Researchers have studied the relationship between people’s concern about developing Alzheimer’s and/or dementia. Go to your physician to be tested, if experiencing changes in reasoning status or effective thinking and concerns about sharing the diagnostic information with others.
These concerns are only a handful that the Alzheimer’s Foundation of America hears almost every day from families across the country living with this disease. With the generation of baby boomers beginning to turn 65 years old plus more people living longer than ever before, Alzheimer’s disease is now reaching rampant proportions.

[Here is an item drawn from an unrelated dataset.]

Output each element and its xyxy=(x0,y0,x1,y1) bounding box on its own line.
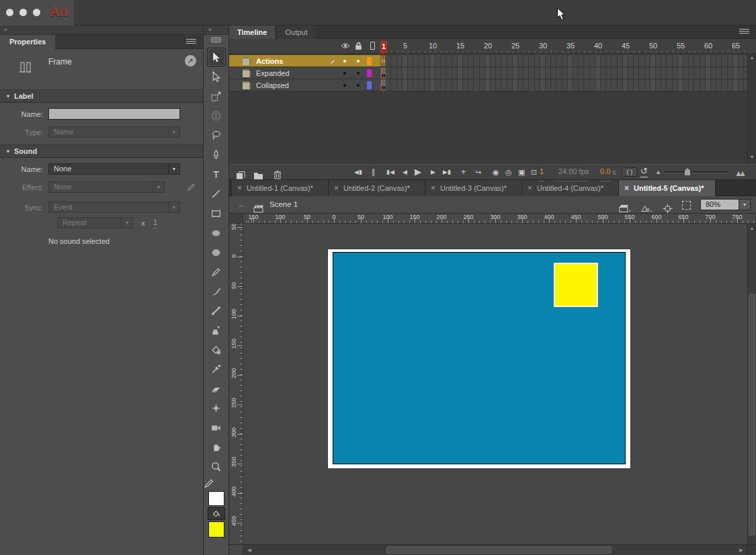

As current statistics show, more than 5 million Americans are now living with Alzheimer’s disease. This number is expected to probably triple by the year 2060. While those numbers grow, it’s extremely important for people to be up to date with the information, research, and support they will need as Alzheimer’s develops and starts to interfere with their lives.
One study found surprising results
A study conducted using Porter Novelli’s SummerStyles 2013 online survey data. Of the 6105 participants aged 18+ who received the survey, 4033 adults replied (response rate: 66%). Chi-squares were used with case-level weighting applied.
About 13% of participants reported being very worried about getting Alzheimer’s or dementia, with women more worried than men (p <.001) with Alzheimer’s or dementia caregivers more concerned than other types of caregivers (p = .04). Women were also more determined than men to be screened or tested if experiencing changes in memory and/or thinking (p <.001). The greater the worry, the more likely participants would agree to be screened/tested (p <.001). Nearly 66% of participants were concerned that sharing a diagnosis would change the way others think and/or feel about them, with women reporting greater concern than men (p = .003).
The results show that the level of worry about Alzheimer’s or dementia is associated with the reported likelihood that participants agree to be screened and/or tested. This information will be useful in forming communication policies to address public concern about Alzheimer’s or dementia that may increase the likelihood of screening and early discovery, giving people a better chance in controlling this disease and may even stop it.